[[ Input material open ]]

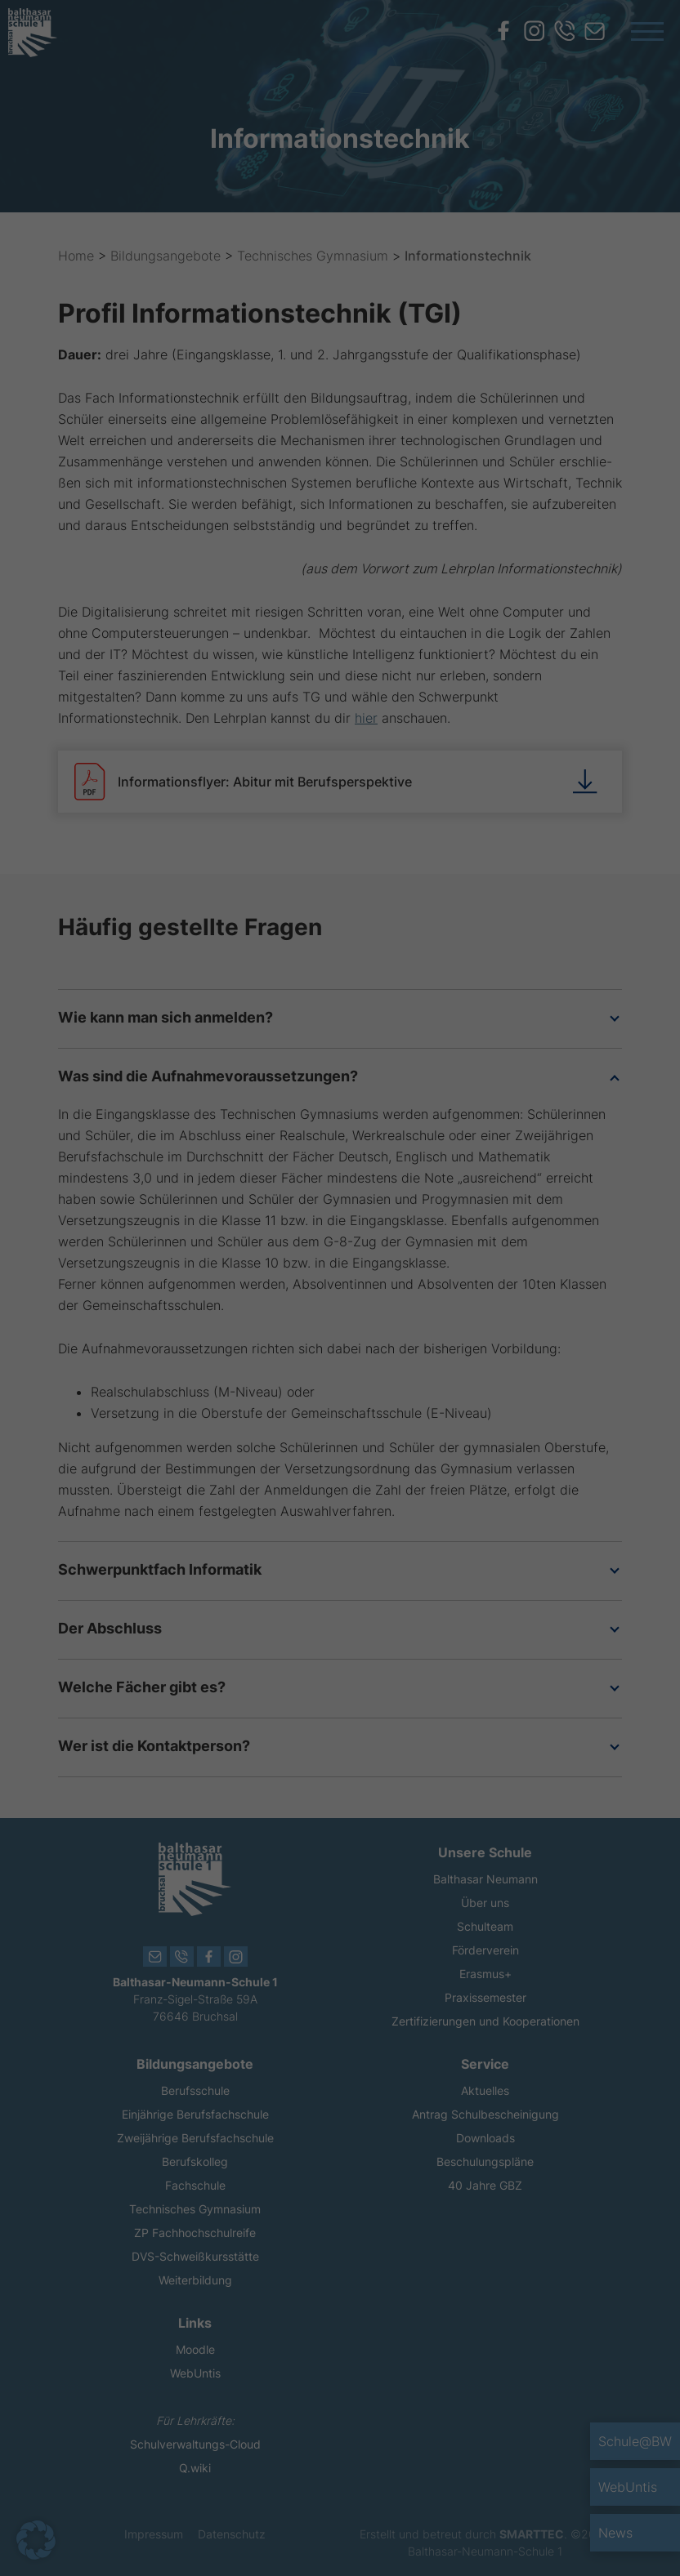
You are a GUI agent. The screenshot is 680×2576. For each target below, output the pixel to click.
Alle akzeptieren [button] (193, 1380)
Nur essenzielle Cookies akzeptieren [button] (340, 1428)
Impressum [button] (425, 1515)
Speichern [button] (487, 1380)
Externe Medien (412, 1176)
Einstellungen (288, 1327)
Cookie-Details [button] (264, 1515)
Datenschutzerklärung (229, 1311)
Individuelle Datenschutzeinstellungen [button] (340, 1477)
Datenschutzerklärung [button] (348, 1515)
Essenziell (397, 1077)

[[ Input material closed ]]

**What you have to do:** All lines containing "button" in the material above should appear in your reply, copied exactly.

**Answer for the task:**
Alle akzeptieren [button] (193, 1380)
Nur essenzielle Cookies akzeptieren [button] (340, 1428)
Impressum [button] (425, 1515)
Speichern [button] (487, 1380)
Cookie-Details [button] (264, 1515)
Individuelle Datenschutzeinstellungen [button] (340, 1477)
Datenschutzerklärung [button] (348, 1515)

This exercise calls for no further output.